The Orioles’ recent track record suggests we shouldn’t be surprised when the great leftist from Amarillo, Texas, shows us why he deserves the No. 2 pick. After all, he’s already gone 3 for 7 in his first two games for Delmarva – as if he never left ! We Orioles fans just need to give him the benefit of patience.

The only question this writer has about Kjerstad is not about his ability to become a major league ready. Instead, it’s about how he stacks up with an abundance of talent in the Orioles arena once he’s ready for the major league. The stadium certainly seems to be where O’s really has the most established talent. Hays, Mullins and Anthony Santander have become so well-established as the starting trio that Mancini has only seen 62 innings of the OF this season, and Ryan Mount Castle has seen none of them.

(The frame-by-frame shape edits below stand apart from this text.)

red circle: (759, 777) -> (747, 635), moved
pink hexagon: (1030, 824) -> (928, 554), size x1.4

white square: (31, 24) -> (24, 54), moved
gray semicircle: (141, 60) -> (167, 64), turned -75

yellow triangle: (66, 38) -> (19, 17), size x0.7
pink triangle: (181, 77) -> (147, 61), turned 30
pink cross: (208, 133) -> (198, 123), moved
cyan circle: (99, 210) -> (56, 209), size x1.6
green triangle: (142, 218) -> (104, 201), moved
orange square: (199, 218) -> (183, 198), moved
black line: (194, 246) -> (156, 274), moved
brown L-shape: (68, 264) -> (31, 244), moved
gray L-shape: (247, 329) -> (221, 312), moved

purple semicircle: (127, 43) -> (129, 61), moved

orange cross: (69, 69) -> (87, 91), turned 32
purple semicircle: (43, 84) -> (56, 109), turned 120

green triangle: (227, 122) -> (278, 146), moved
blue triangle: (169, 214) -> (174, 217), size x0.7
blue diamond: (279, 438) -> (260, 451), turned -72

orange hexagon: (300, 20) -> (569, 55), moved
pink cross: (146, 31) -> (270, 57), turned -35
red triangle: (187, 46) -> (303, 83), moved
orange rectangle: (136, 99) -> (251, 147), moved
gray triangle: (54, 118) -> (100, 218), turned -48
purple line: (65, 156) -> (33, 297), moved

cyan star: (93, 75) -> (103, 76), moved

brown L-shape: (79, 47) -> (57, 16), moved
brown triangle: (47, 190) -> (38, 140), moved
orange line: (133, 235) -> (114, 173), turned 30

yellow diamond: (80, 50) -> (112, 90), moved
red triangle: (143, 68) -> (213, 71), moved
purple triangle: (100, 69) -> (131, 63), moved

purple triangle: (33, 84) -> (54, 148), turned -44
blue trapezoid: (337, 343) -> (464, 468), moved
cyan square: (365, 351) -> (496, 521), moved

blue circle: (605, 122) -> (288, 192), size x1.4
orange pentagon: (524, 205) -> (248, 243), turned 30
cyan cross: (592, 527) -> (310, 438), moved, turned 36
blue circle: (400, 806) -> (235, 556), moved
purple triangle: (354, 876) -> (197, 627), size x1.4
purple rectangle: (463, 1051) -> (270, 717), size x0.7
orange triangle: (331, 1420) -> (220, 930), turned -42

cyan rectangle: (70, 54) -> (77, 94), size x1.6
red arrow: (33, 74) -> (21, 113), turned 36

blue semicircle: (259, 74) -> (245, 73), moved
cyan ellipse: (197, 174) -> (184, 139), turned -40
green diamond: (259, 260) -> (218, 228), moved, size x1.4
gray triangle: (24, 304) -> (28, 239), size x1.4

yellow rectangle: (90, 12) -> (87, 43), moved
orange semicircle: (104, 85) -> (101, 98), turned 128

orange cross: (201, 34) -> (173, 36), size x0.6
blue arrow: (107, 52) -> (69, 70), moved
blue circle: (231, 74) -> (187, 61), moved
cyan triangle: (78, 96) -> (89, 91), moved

This is to say nothing of the other possibilities that Kerstad chases when he begins his development. As Tyler Young recently pointed out, Stowers probably won’t stay in the majors for long this season. However, the fact that the Orioles want to promote him shows that the front office feels ready for the major league – no matter how long he has been on the 26-man roster. Then there’s Colton Kauser’s 2021 first-round pick, currently the No. 4 prospect for the Orioles. Cowser is not only a year younger than Kjerstad, but he already has more than 300 advantages in terms of experience in the minor league. Even a more generous organizational depth scheme would undoubtedly place Kjerstad as the sixth best defense player in the current Birds game.

While Kjerstad’s past and present draw many parallels with Hays, his future may ultimately be more intertwined with Trey Mancini. The sentiment around baseball is that Mancini’s hot start to the season could make him a highly sought-after asset on the trade deadline. While baseball is always a series of dominos and not a simple cause and effect, the possible departure of Boom Boom would certainly create a much clearer potential path for Kerstad. As the “first corner player for the bat,” the DH batsman will likely be Kjerstad’s first chance to make an impact in Baltimore. It will be very difficult to get to those players if Mancini is still playing orange and black after 2023.

The intricacies of envisioning the Orioles’ field of the future shouldn’t stray from the bottom line: that Kerstad is healthy again is great news no matter which way you take it. How big a brick it becomes in what Orioles build is something that only time (and patience) will prove.